Data shown below:
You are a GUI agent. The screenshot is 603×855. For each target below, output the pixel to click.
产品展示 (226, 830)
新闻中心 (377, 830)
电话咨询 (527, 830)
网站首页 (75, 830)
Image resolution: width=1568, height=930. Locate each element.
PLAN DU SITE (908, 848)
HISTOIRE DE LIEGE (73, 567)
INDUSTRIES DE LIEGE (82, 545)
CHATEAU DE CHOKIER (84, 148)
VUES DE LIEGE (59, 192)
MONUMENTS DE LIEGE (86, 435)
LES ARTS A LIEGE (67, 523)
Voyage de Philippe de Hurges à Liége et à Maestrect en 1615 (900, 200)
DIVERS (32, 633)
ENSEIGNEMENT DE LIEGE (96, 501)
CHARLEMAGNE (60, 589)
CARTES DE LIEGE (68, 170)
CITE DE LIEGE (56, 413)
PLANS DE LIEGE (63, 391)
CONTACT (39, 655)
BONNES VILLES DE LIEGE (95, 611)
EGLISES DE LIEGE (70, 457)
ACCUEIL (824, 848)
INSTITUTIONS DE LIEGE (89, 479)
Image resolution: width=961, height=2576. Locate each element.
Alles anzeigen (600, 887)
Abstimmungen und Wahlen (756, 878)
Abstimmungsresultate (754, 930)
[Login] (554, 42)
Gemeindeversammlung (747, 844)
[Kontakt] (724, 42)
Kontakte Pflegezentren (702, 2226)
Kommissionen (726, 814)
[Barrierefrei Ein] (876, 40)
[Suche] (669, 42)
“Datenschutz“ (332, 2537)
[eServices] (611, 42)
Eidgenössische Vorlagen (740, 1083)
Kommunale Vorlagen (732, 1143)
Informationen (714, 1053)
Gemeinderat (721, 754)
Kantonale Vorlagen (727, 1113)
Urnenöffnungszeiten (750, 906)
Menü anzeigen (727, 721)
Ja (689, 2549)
End of Data shown.
* What you should do: Say how many lines in the records include the string "LIEGE", giving the figure by itself.

* Result for this exercise: 12